DATA SHOWN>

>>>

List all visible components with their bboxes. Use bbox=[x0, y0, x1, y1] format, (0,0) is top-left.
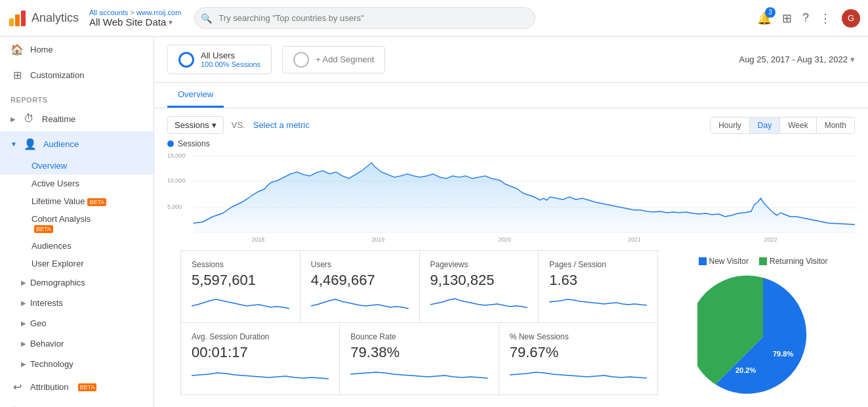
breadcrumb-link[interactable]: All accounts bbox=[89, 9, 128, 16]
time-btn-month[interactable]: Month bbox=[817, 118, 854, 133]
svg-text:10,000: 10,000 bbox=[167, 177, 185, 184]
time-btn-hourly[interactable]: Hourly bbox=[711, 118, 750, 133]
stat-ns-value: 79.67% bbox=[510, 344, 647, 361]
sidebar-sub-geo[interactable]: ▶ Geo bbox=[0, 313, 154, 333]
sidebar-item-home[interactable]: 🏠 Home bbox=[0, 37, 154, 62]
sidebar-sub-technology[interactable]: ▶ Technology bbox=[0, 354, 154, 374]
svg-text:2020: 2020 bbox=[498, 236, 511, 243]
sidebar-item-realtime[interactable]: ▶ ⏱ Realtime bbox=[0, 106, 154, 131]
lifetime-beta-badge: BETA bbox=[87, 198, 106, 206]
select-metric[interactable]: Select a metric bbox=[253, 120, 310, 130]
sidebar-sub-active-users[interactable]: Active Users bbox=[0, 175, 154, 192]
chart-wrap: 15,000 10,000 5,000 2018 2019 2020 2021 … bbox=[154, 151, 868, 250]
sidebar-item-customization[interactable]: ⊞ Customization bbox=[0, 62, 154, 88]
stat-avg-session: Avg. Session Duration 00:01:17 bbox=[181, 323, 340, 395]
svg-text:2021: 2021 bbox=[628, 236, 641, 243]
geo-chevron: ▶ bbox=[21, 320, 26, 327]
stats-row-2: Avg. Session Duration 00:01:17 Bounce Ra… bbox=[180, 323, 658, 395]
stat-new-sessions: % New Sessions 79.67% bbox=[499, 323, 658, 395]
stats-row-1: Sessions 5,597,601 Users 4,469,667 bbox=[180, 250, 658, 323]
add-segment-label: + Add Segment bbox=[316, 54, 374, 64]
stat-users-label: Users bbox=[311, 260, 409, 269]
tab-overview[interactable]: Overview bbox=[167, 83, 224, 108]
sidebar-sub-lifetime-value[interactable]: Lifetime ValueBETA bbox=[0, 192, 154, 210]
realtime-icon: ⏱ bbox=[22, 113, 35, 125]
chart-svg: 15,000 10,000 5,000 2018 2019 2020 2021 … bbox=[167, 151, 855, 243]
account-name[interactable]: All Web Site Data ▾ bbox=[89, 16, 181, 28]
date-range[interactable]: Aug 25, 2017 - Aug 31, 2022 ▾ bbox=[739, 54, 855, 64]
home-icon: 🏠 bbox=[10, 43, 24, 56]
vs-label: VS. bbox=[232, 120, 245, 130]
svg-text:5,000: 5,000 bbox=[167, 204, 182, 210]
metric-dropdown[interactable]: Sessions ▾ bbox=[167, 116, 224, 134]
customization-icon: ⊞ bbox=[10, 69, 24, 81]
help-icon[interactable]: ? bbox=[802, 11, 809, 25]
sparkline-ns bbox=[510, 365, 647, 383]
notification-badge: 3 bbox=[765, 7, 775, 18]
stat-bounce-rate: Bounce Rate 79.38% bbox=[340, 323, 499, 395]
attribution-beta-badge: BETA bbox=[78, 383, 97, 391]
sidebar-sub-demographics[interactable]: ▶ Demographics bbox=[0, 272, 154, 293]
more-options-icon[interactable]: ⋮ bbox=[819, 11, 831, 26]
legend-label: Sessions bbox=[178, 139, 210, 148]
legend-dot bbox=[167, 140, 174, 147]
stat-pageviews-label: Pageviews bbox=[430, 260, 528, 269]
all-users-segment[interactable]: All Users 100.00% Sessions bbox=[167, 45, 272, 74]
sidebar-sub-cohort-analysis[interactable]: Cohort AnalysisBETA bbox=[0, 210, 154, 237]
logo: Analytics bbox=[8, 9, 79, 28]
returning-visitor-label: Returning Visitor bbox=[770, 257, 828, 266]
apps-icon[interactable]: ⊞ bbox=[782, 11, 792, 26]
main-content: All Users 100.00% Sessions + Add Segment… bbox=[154, 37, 868, 407]
sidebar-sub-behavior[interactable]: ▶ Behavior bbox=[0, 333, 154, 354]
pie-new-visitor-legend: New Visitor bbox=[699, 257, 749, 266]
pie-chart: 79.8% 20.2% bbox=[697, 271, 829, 402]
bottom-section: Sessions 5,597,601 Users 4,469,667 bbox=[154, 250, 868, 402]
stat-sessions: Sessions 5,597,601 bbox=[181, 251, 300, 323]
time-btn-week[interactable]: Week bbox=[780, 118, 816, 133]
cohort-beta-badge: BETA bbox=[34, 225, 53, 233]
breadcrumb: All accounts > www.rroij.com bbox=[89, 9, 181, 16]
segment-label: All Users bbox=[201, 51, 260, 60]
metric-dropdown-icon: ▾ bbox=[212, 120, 217, 130]
stat-ns-label: % New Sessions bbox=[510, 332, 647, 341]
new-visitor-label: New Visitor bbox=[709, 257, 749, 266]
avatar[interactable]: G bbox=[842, 9, 860, 28]
sparkline-users bbox=[311, 293, 409, 311]
sidebar-item-attribution[interactable]: ↩ Attribution BETA bbox=[0, 374, 154, 400]
sparkline-sessions bbox=[192, 293, 289, 311]
svg-text:20.2%: 20.2% bbox=[735, 366, 756, 374]
time-btn-day[interactable]: Day bbox=[750, 118, 780, 133]
main-layout: 🏠 Home ⊞ Customization REPORTS ▶ ⏱ Realt… bbox=[0, 37, 868, 407]
sidebar-item-audience[interactable]: ▼ 👤 Audience bbox=[0, 131, 154, 157]
sidebar: 🏠 Home ⊞ Customization REPORTS ▶ ⏱ Realt… bbox=[0, 37, 154, 407]
sidebar-sub-audiences[interactable]: Audiences bbox=[0, 237, 154, 255]
sidebar-sub-interests[interactable]: ▶ Interests bbox=[0, 293, 154, 313]
search-input[interactable] bbox=[194, 7, 535, 29]
svg-rect-0 bbox=[9, 18, 14, 26]
logo-label: Analytics bbox=[31, 11, 79, 25]
add-segment-circle bbox=[293, 52, 309, 68]
sidebar-settings[interactable]: ⚙ ‹ bbox=[0, 400, 154, 407]
svg-text:2022: 2022 bbox=[764, 236, 777, 243]
time-range-buttons: Hourly Day Week Month bbox=[710, 117, 855, 134]
stat-sessions-value: 5,597,601 bbox=[192, 272, 289, 289]
date-range-caret: ▾ bbox=[850, 54, 855, 64]
reports-label: REPORTS bbox=[0, 88, 154, 106]
notifications-icon[interactable]: 🔔 3 bbox=[757, 11, 772, 26]
metric-label: Sessions bbox=[175, 120, 209, 130]
logo-icon bbox=[8, 9, 26, 28]
metrics-section: Sessions 5,597,601 Users 4,469,667 bbox=[167, 250, 671, 402]
breadcrumb-site[interactable]: www.rroij.com bbox=[136, 9, 181, 16]
sparkline-pageviews bbox=[430, 293, 528, 311]
add-segment-button[interactable]: + Add Segment bbox=[282, 46, 385, 74]
svg-rect-1 bbox=[15, 14, 20, 26]
search-bar[interactable]: 🔍 bbox=[194, 7, 535, 29]
search-icon: 🔍 bbox=[201, 13, 212, 24]
sparkline-br bbox=[350, 365, 487, 383]
stat-users: Users 4,469,667 bbox=[300, 251, 420, 323]
stat-br-label: Bounce Rate bbox=[350, 332, 487, 341]
sidebar-sub-overview[interactable]: Overview bbox=[0, 157, 154, 175]
sidebar-sub-user-explorer[interactable]: User Explorer bbox=[0, 255, 154, 272]
svg-text:79.8%: 79.8% bbox=[773, 350, 793, 358]
topbar-actions: 🔔 3 ⊞ ? ⋮ G bbox=[757, 9, 860, 28]
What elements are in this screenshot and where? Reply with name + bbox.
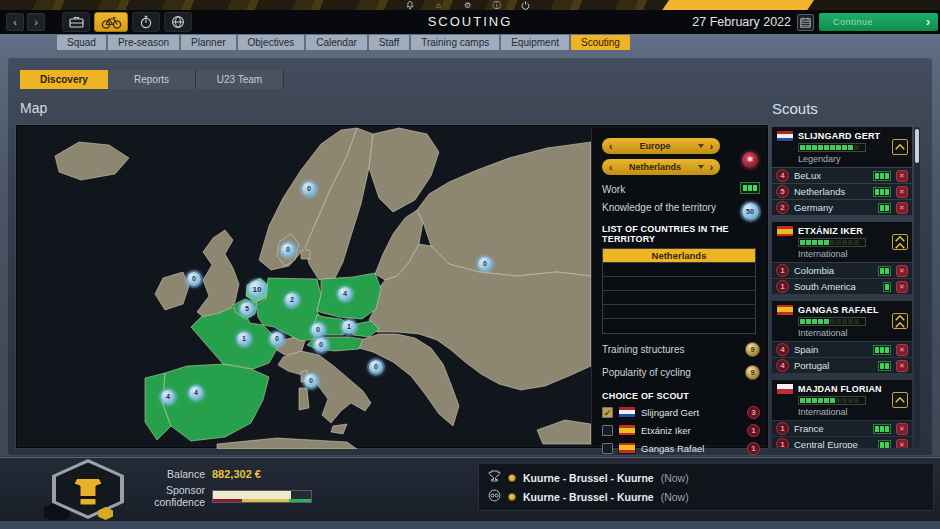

<<<

Your copy should hold every entry exactly as written, but none of the pictures.

List all visible components with their bboxes. Use bbox=[x0, y0, x1, y1] format, (0,0) is top-left.
breadcrumb-link[interactable]: All accounts bbox=[89, 9, 128, 16]
time-btn-month[interactable]: Month bbox=[817, 118, 854, 133]
svg-text:10,000: 10,000 bbox=[167, 177, 185, 184]
time-btn-hourly[interactable]: Hourly bbox=[711, 118, 750, 133]
stat-ns-value: 79.67% bbox=[510, 344, 647, 361]
sidebar-sub-geo[interactable]: ▶ Geo bbox=[0, 313, 154, 333]
sidebar-item-home[interactable]: 🏠 Home bbox=[0, 37, 154, 62]
sidebar-sub-technology[interactable]: ▶ Technology bbox=[0, 354, 154, 374]
svg-text:2020: 2020 bbox=[498, 236, 511, 243]
sidebar-item-realtime[interactable]: ▶ ⏱ Realtime bbox=[0, 106, 154, 131]
lifetime-beta-badge: BETA bbox=[87, 198, 106, 206]
select-metric[interactable]: Select a metric bbox=[253, 120, 310, 130]
sidebar-sub-active-users[interactable]: Active Users bbox=[0, 175, 154, 192]
chart-wrap: 15,000 10,000 5,000 2018 2019 2020 2021 … bbox=[154, 151, 868, 250]
sidebar-item-customization[interactable]: ⊞ Customization bbox=[0, 62, 154, 88]
stat-avg-session: Avg. Session Duration 00:01:17 bbox=[181, 323, 340, 395]
svg-text:2021: 2021 bbox=[628, 236, 641, 243]
geo-chevron: ▶ bbox=[21, 320, 26, 327]
stats-row-2: Avg. Session Duration 00:01:17 Bounce Ra… bbox=[180, 323, 658, 395]
stat-new-sessions: % New Sessions 79.67% bbox=[499, 323, 658, 395]
stats-row-1: Sessions 5,597,601 Users 4,469,667 bbox=[180, 250, 658, 323]
add-segment-label: + Add Segment bbox=[316, 54, 374, 64]
stat-users-label: Users bbox=[311, 260, 409, 269]
tab-overview[interactable]: Overview bbox=[167, 83, 224, 108]
sidebar-sub-lifetime-value[interactable]: Lifetime ValueBETA bbox=[0, 192, 154, 210]
realtime-icon: ⏱ bbox=[22, 113, 35, 125]
chart-svg: 15,000 10,000 5,000 2018 2019 2020 2021 … bbox=[167, 151, 855, 243]
account-name[interactable]: All Web Site Data ▾ bbox=[89, 16, 181, 28]
date-range[interactable]: Aug 25, 2017 - Aug 31, 2022 ▾ bbox=[739, 54, 855, 64]
home-icon: 🏠 bbox=[10, 43, 24, 56]
vs-label: VS. bbox=[232, 120, 245, 130]
svg-text:5,000: 5,000 bbox=[167, 204, 182, 210]
metric-dropdown[interactable]: Sessions ▾ bbox=[167, 116, 224, 134]
customization-icon: ⊞ bbox=[10, 69, 24, 81]
help-icon[interactable]: ? bbox=[802, 11, 809, 25]
sparkline-ns bbox=[510, 365, 647, 383]
notification-badge: 3 bbox=[765, 7, 775, 18]
stat-bounce-rate: Bounce Rate 79.38% bbox=[340, 323, 499, 395]
attribution-beta-badge: BETA bbox=[78, 383, 97, 391]
sidebar-sub-demographics[interactable]: ▶ Demographics bbox=[0, 272, 154, 293]
more-options-icon[interactable]: ⋮ bbox=[819, 11, 831, 26]
legend-label: Sessions bbox=[178, 139, 210, 148]
legend-dot bbox=[167, 140, 174, 147]
stat-pageviews-label: Pageviews bbox=[430, 260, 528, 269]
all-users-segment[interactable]: All Users 100.00% Sessions bbox=[167, 45, 272, 74]
sidebar-sub-cohort-analysis[interactable]: Cohort AnalysisBETA bbox=[0, 210, 154, 237]
logo: Analytics bbox=[8, 9, 79, 28]
returning-visitor-label: Returning Visitor bbox=[770, 257, 828, 266]
apps-icon[interactable]: ⊞ bbox=[782, 11, 792, 26]
main-content: All Users 100.00% Sessions + Add Segment… bbox=[154, 37, 868, 407]
sidebar-sub-behavior[interactable]: ▶ Behavior bbox=[0, 333, 154, 354]
pie-new-visitor-legend: New Visitor bbox=[699, 257, 749, 266]
pie-chart: 79.8% 20.2% bbox=[697, 271, 829, 402]
bottom-section: Sessions 5,597,601 Users 4,469,667 bbox=[154, 250, 868, 402]
stat-sessions: Sessions 5,597,601 bbox=[181, 251, 300, 323]
time-btn-week[interactable]: Week bbox=[780, 118, 816, 133]
cohort-beta-badge: BETA bbox=[34, 225, 53, 233]
breadcrumb: All accounts > www.rroij.com bbox=[89, 9, 181, 16]
segment-label: All Users bbox=[201, 51, 260, 60]
metric-dropdown-icon: ▾ bbox=[212, 120, 217, 130]
stat-ns-label: % New Sessions bbox=[510, 332, 647, 341]
new-visitor-label: New Visitor bbox=[709, 257, 749, 266]
avatar[interactable]: G bbox=[842, 9, 860, 28]
sparkline-users bbox=[311, 293, 409, 311]
sidebar-item-attribution[interactable]: ↩ Attribution BETA bbox=[0, 374, 154, 400]
sparkline-sessions bbox=[192, 293, 289, 311]
svg-text:20.2%: 20.2% bbox=[735, 366, 756, 374]
time-btn-day[interactable]: Day bbox=[750, 118, 780, 133]
main-layout: 🏠 Home ⊞ Customization REPORTS ▶ ⏱ Realt… bbox=[0, 37, 868, 407]
sidebar-item-audience[interactable]: ▼ 👤 Audience bbox=[0, 131, 154, 157]
sidebar: 🏠 Home ⊞ Customization REPORTS ▶ ⏱ Realt… bbox=[0, 37, 154, 407]
sidebar-sub-audiences[interactable]: Audiences bbox=[0, 237, 154, 255]
sidebar-sub-interests[interactable]: ▶ Interests bbox=[0, 293, 154, 313]
search-input[interactable] bbox=[194, 7, 535, 29]
svg-rect-0 bbox=[9, 18, 14, 26]
logo-label: Analytics bbox=[31, 11, 79, 25]
add-segment-circle bbox=[293, 52, 309, 68]
sidebar-settings[interactable]: ⚙ ‹ bbox=[0, 400, 154, 407]
svg-text:2022: 2022 bbox=[764, 236, 777, 243]
time-range-buttons: Hourly Day Week Month bbox=[710, 117, 855, 134]
stat-sessions-value: 5,597,601 bbox=[192, 272, 289, 289]
date-range-caret: ▾ bbox=[850, 54, 855, 64]
reports-label: REPORTS bbox=[0, 88, 154, 106]
notifications-icon[interactable]: 🔔 3 bbox=[757, 11, 772, 26]
metric-label: Sessions bbox=[175, 120, 209, 130]
logo-icon bbox=[8, 9, 26, 28]
metrics-section: Sessions 5,597,601 Users 4,469,667 bbox=[167, 250, 671, 402]
breadcrumb-site[interactable]: www.rroij.com bbox=[136, 9, 181, 16]
sparkline-pageviews bbox=[430, 293, 528, 311]
add-segment-button[interactable]: + Add Segment bbox=[282, 46, 385, 74]
svg-rect-1 bbox=[15, 14, 20, 26]
search-bar[interactable]: 🔍 bbox=[194, 7, 535, 29]
search-icon: 🔍 bbox=[201, 13, 212, 24]
sparkline-br bbox=[350, 365, 487, 383]
stat-users: Users 4,469,667 bbox=[300, 251, 420, 323]
stat-br-label: Bounce Rate bbox=[350, 332, 487, 341]
sidebar-sub-overview[interactable]: Overview bbox=[0, 157, 154, 175]
sidebar-sub-user-explorer[interactable]: User Explorer bbox=[0, 255, 154, 272]
svg-text:79.8%: 79.8% bbox=[773, 350, 793, 358]
topbar-actions: 🔔 3 ⊞ ? ⋮ G bbox=[757, 9, 860, 28]
What elements are in this screenshot and where? Reply with name + bbox.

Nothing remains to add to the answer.